Author Topic: Working with large datasets?  (Read 9174 times)

Offline shaneb

  • Newcomer
  • *
  • Posts: 16
    • View Profile
Working with large datasets?
« on: April 17, 2020, 08:53:07 AM »
What size datasets are people working with out there? My computer seems to have a disagreement with itself about the size of the cache and catalog files. the finder says both are about 2.3gb... but when I got to copy them to another drive the finder says they are 83.3 GB each! I am thinking this is because the folders are not indexed by the system. Still, this is a large file, I am starting to think that the catalog for the entire archive (about 4 times the size of this test drive which holds ~300k images) is going to require it's own 1tb SSD.



Offline Kirk Baker

  • Senior Software Engineer
  • Camera Bits Staff
  • Superhero Member
  • *****
  • Posts: 25020
    • View Profile
    • Camera Bits, Inc.
Re: Working with large datasets?
« Reply #1 on: April 17, 2020, 09:43:26 AM »
What "cache" are you talking about?  A catalog folder contains the database files and a "proxies" folder.

-Kirk

Offline shaneb

  • Newcomer
  • *
  • Posts: 16
    • View Profile
Re: Working with large datasets?
« Reply #2 on: April 20, 2020, 10:23:37 AM »
Hey, sorry Kirk. Should have given more details. The cache file for PM is the one I am referring to. We moved it off the main drive using the settings in PM+ because it was massive and filling up the main SSD in the computer.

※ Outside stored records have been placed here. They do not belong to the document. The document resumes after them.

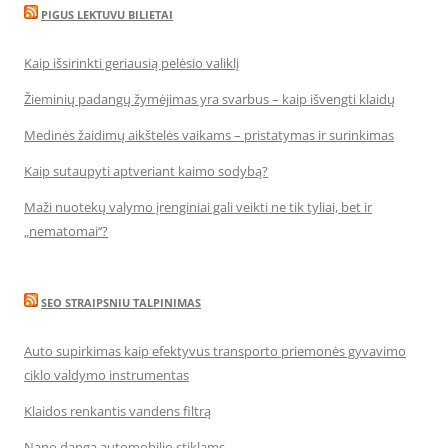
PIGUS LEKTUVU BILIETAI
Kaip išsirinkti geriausią pelėsio valiklį
Žieminių padangų žymėjimas yra svarbus – kaip išvengti klaidų
Medinės žaidimų aikštelės vaikams – pristatymas ir surinkimas
Kaip sutaupyti aptveriant kaimo sodybą?
Maži nuotekų valymo įrenginiai gali veikti ne tik tyliai, bet ir
„nematomai‘‘?
SEO STRAIPSNIU TALPINIMAS
Auto supirkimas kaip efektyvus transporto priemonės gyvavimo
ciklo valdymo instrumentas
Klaidos renkantis vandens filtrą
Nano danga automobilio stiklams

So, that file is huge, the catalog is equally huge (understandable) and somehow it still keeps filling the SSD up to the max during the scanning process even though the catalog and cache folders are both on another HDD. When it does that, the process stops and it's nearly impossible to get it going again (again, a big data set) So, I am just trying to figure out who has tested by pointing the catalog scan at large archive folders instead of started from scratch with new material.

Does that make anymore sense?

Offline Kirk Baker

  • Senior Software Engineer
  • Camera Bits Staff
  • Superhero Member
  • *****
  • Posts: 25020
    • View Profile
    • Camera Bits, Inc.
Re: Working with large datasets?
« Reply #3 on: April 20, 2020, 11:34:16 AM »
Hey, sorry Kirk. Should have given more details. The cache file for PM is the one I am referring to. We moved it off the main drive using the settings in PM+ because it was massive and filling up the main SSD in the computer.

What is/was the path to this "cache" file?  PM manages a cache folder which contains other folders and eventually files.  But you can control how big this is allowed to get and how much space to reserve.  It shouldn't get out of control with proper settings.

-Kirk

Offline shaneb

  • Newcomer
  • *
  • Posts: 16
    • View Profile
Re: Working with large datasets?
« Reply #4 on: April 20, 2020, 06:21:36 PM »
Shouldn't... I agree. And usually doesn't.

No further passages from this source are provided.